Our graduating class of 400 saw many of us off to very good schools, including the Ivies and military academies. College in those days was still seen as a positive track to a better life instead of a debauched initiation into lifetime debt slavery.
The presence of a university meant that the professors expected their children would be well prepared for college. As a result, our teachers tended to be very good and their lessons were thorough. There was a cohesiveness to the community that stands out even more in the backdrop of today's highly polarized, strife-driven America.
Despite the post-1960s family breakdown, GenX was the last generation to have a taste of a happy childhood. Kids were allowed to be kids. We lived in broken homes sometimes; we raised ourselves in many ways, earning the title of latch key kids since our mothers had to work with the demise of the single income earner. We were not the products of the idyllic times of post-war America, but we at least got to enjoy some of the afterglow. We had grandparents and other relatives who served as a kind of social capital capable of patching the cracks appearing in the foundation. There's a very finite quantity of that social glue to go around.
The blended families which became the new norm in the aftermath of the sexual revolution created tensions for the youth. We developed a kind of independence early in life. We were devoted gamers (Atari, C64/128, Dungeons & Dragons, board games), but we also spent plenty of time outdoors playing in the woods and eating self-prepared friend baloney sandwiches. Moms had to work and were usually too haggard to do a lot of the domestic duties women performed in olden times. We all showed up for the new school year with dark tans.
Quite a few families remained intact and their stability provided support for the rest living in unhappy, blended or single parent homes. I think they are called "non-traditional" families now. Even if your parents were divorced, you still knew plenty of families where life was normal.
I discovered new Ideas and interesting writers through my history class. Among them were intellectually accomplished Roman Catholics; it surprised me that such a superstitious religion would have capable exponents and professed adherents.
The anti-Catholic vibe was part and parcel of American culture circa 1960, although greatly weakened. JFK, the first Catholic president, was widely admired in life and sorely missed with his passing. The Protestant region where I grew up retained a visceral dislike for the Church of Rome, which was seen as the haunt of idolators and Mary worshipers, notwithstanding Kennedy's appeal to blue collar folk. The Catholic community in my hometown was small, so Romanism remained pretty abstract and there were more immediate concerns related to the general national decline.

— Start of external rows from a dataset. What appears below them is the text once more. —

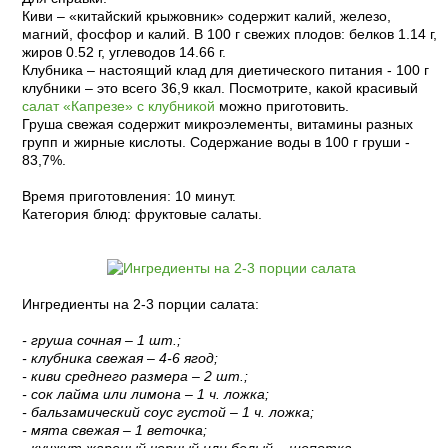
Киви – «китайский крыжовник» содержит калий, железо,
магний, фосфор и калий. В 100 г свежих плодов: белков 1.14 г,
жиров 0.52 г, углеводов 14.66 г.
Клубника – настоящий клад для диетического питания - 100 г
клубники – это всего 36,9 ккал. Посмотрите, какой красивый
салат «Капрезе» с клубникой
можно приготовить.
Груша свежая содержит микроэлементы, витамины разных
групп и жирные кислоты. Содержание воды в 100 г груши -
83,7%.
Время приготовления: 10 минут.
Категория блюд: фруктовые салаты.
Ингредиенты на 2-3 порции салата:
- груша сочная – 1 шт.;
- клубника свежая – 4-6 ягод;
- киви среднего размера – 2 шт.;
- сок лайма или лимона – 1 ч. ложка;
- бальзамический соус густой – 1 ч. ложка;
- мята свежая – 1 веточка;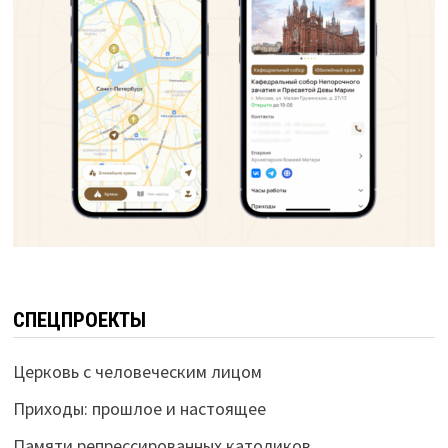
СПЕЦПРОЕКТЫ
Церковь с человеческим лицом
Приходы: прошлое и настоящее
Памяти репрессированных католиков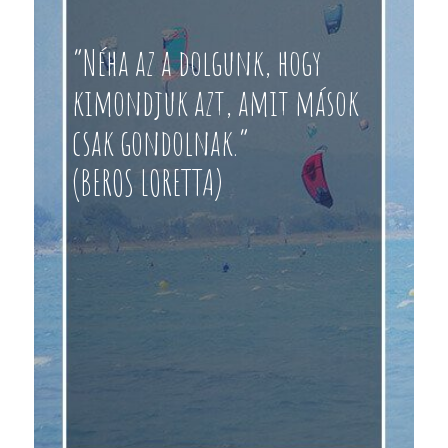
“Néha az a dolgunk, hogy
kimondjuk azt, amit mások
csak gondolnak.”
(BEROS LORETTA)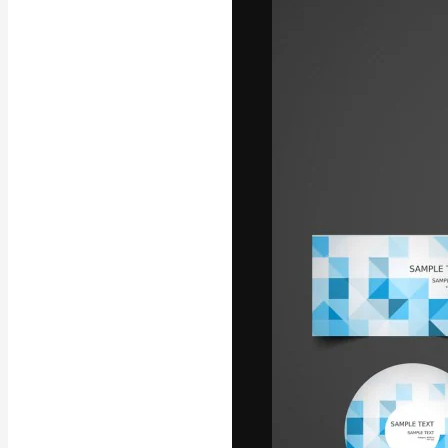
フォント
最高のクリエイ
ットフォーム。
店、スタジオを
います。
日本語
Copyright © 2010-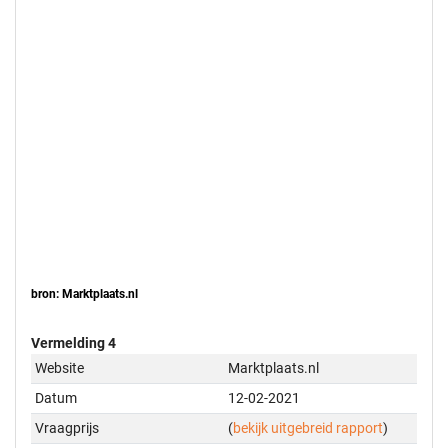
bron: Marktplaats.nl
Vermelding 4
Website
Marktplaats.nl
Datum
12-02-2021
Vraagprijs
(
bekijk uitgebreid rapport
)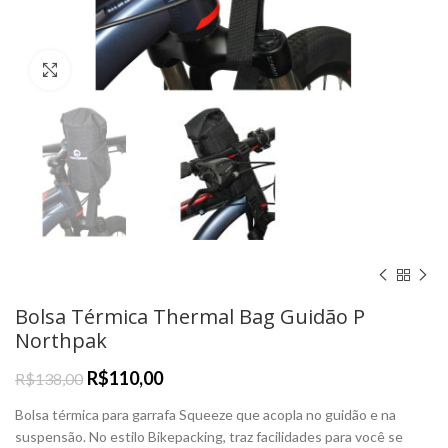
Clique para Ampliar
Bolsa Térmica Thermal Bag Guidão P
Northpak
R$
110,00
R$
138,00
Bolsa térmica para garrafa Squeeze que acopla no guidão e na
suspensão. No estilo Bikepacking, traz facilidades para você se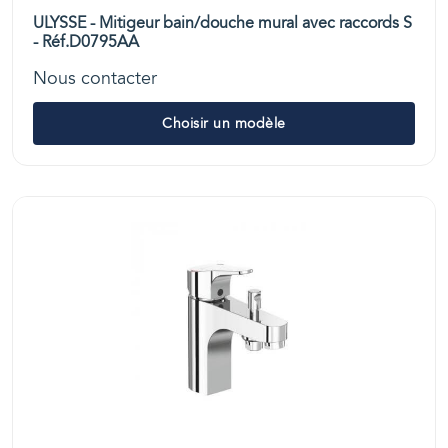
ULYSSE - Mitigeur bain/douche mural avec raccords S
- Réf.D0795AA
Nous contacter
Choisir un modèle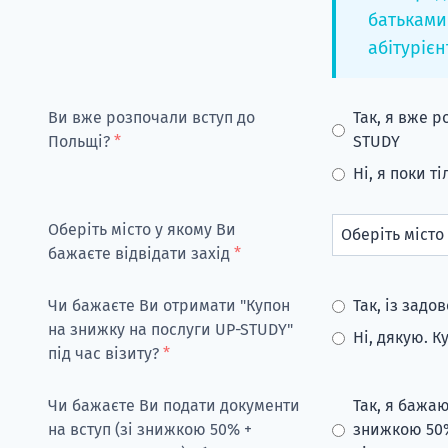
батьками
абітурієн
Ви вже розпочали вступ до
Так, я вже 
Польщі?
*
STUDY
Ні, я поки т
Оберіть місто у якому Ви
бажаєте відвідати захід
*
Чи бажаєте Ви отримати "Купон
Так, із зад
на знижку на послуги UP-STUDY"
Ні, дякую. 
під час візиту?
*
Чи бажаєте Ви подати документи
Так, я бажаю
на вступ (зі знижкою 50% +
знижкою 50%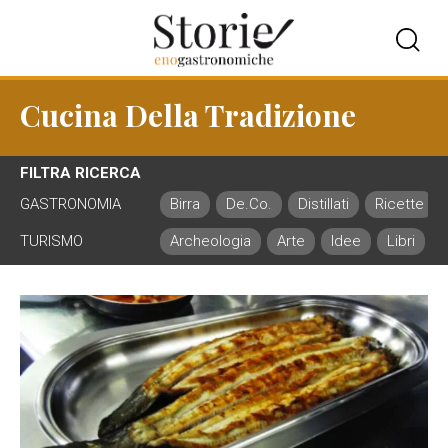
Cucina Della Tradizione
FILTRA RICERCA
GASTRONOMIA
Birra
De.Co.
Distillati
Ricette
TURISMO
Archeologia
Arte
Idee
Libri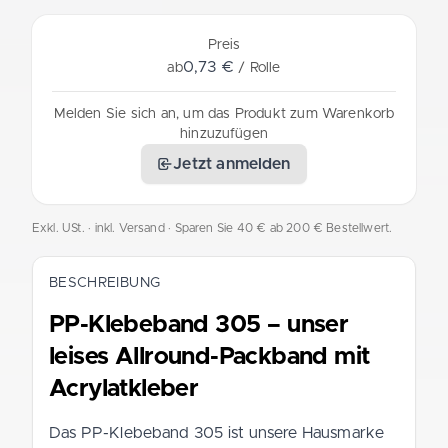
Preis
0,73 €
ab
/ Rolle
Melden Sie sich an, um das Produkt zum Warenkorb
hinzuzufügen
Jetzt anmelden
Exkl. USt. · inkl. Versand
· Sparen Sie 40 € ab 200 € Bestellwert.
BESCHREIBUNG
PP-Klebeband 305 – unser
leises Allround-Packband mit
Acrylatkleber
Das PP-Klebeband 305 ist unsere Hausmarke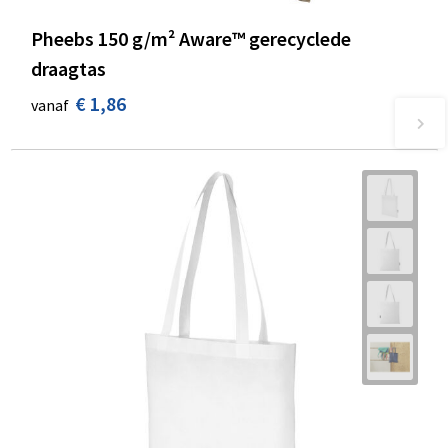
Pheebs 150 g/m² Aware™ gerecyclede
draagtas
€ 1,86
vanaf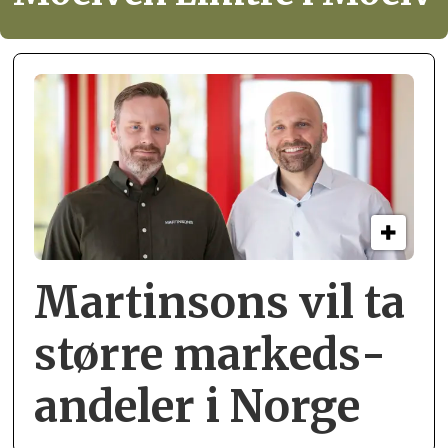
Martinsons vil ta
større markeds­
andeler i Norge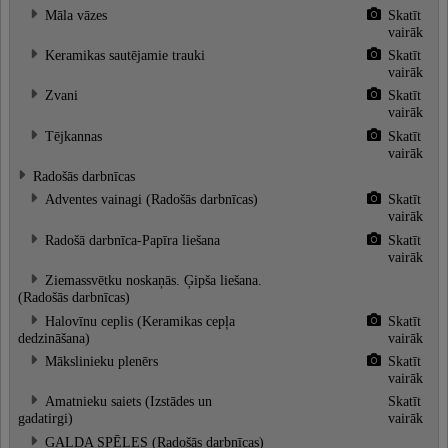
Māla vāzes
Skatīt
vairāk
Keramikas sautējamie trauki
Skatīt
vairāk
Zvani
Skatīt
vairāk
Tējkannas
Skatīt
vairāk
Radošās darbnīcas
Adventes vainagi (Radošās darbnīcas)
Skatīt
vairāk
Radošā darbnīca-Papīra liešana
Skatīt
vairāk
Ziemassvētku noskaņās. Ģipša liešana.
(Radošās darbnīcas)
Halovīnu ceplis (Keramikas cepļa
Skatīt
dedzināšana)
vairāk
Mākslinieku plenērs
Skatīt
vairāk
Amatnieku saiets (Izstādes un
Skatīt
gadatirgi)
vairāk
GALDA SPĒLES (Radošās darbnīcas)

My Mom worked a switchboard for the telephone company in Dallas and was on duty when JFK was murdered. I asked her what that was like. She said every girl in the Bell switchboard room was sobbing even as they struggled to handle the surge in phone traffic. Most of these Texas gals were solidly Protestant like my Mom but they liked the charismatic JFK and his pretty wife. It is really hard for people not alive at the time to understand what a devastating blow was inflicted on the national psyche with his assassination.
My grandfather was bitterly opposed to any form of popery, although holding compassion for its adherents whom he felt had been deceived. While living in the southwest, a family of Mexicans asked him to perform a Christian burial for one of their dead. He was not their first choice since he was not a priest, but the one they had contacted wanted a fee to perform the burial rite and they were broke. They figured God wouldn't care if they used a Protestant minister to see their loved one off. They found him in the phonebook as I recall.
Grandfather did not charge them anything.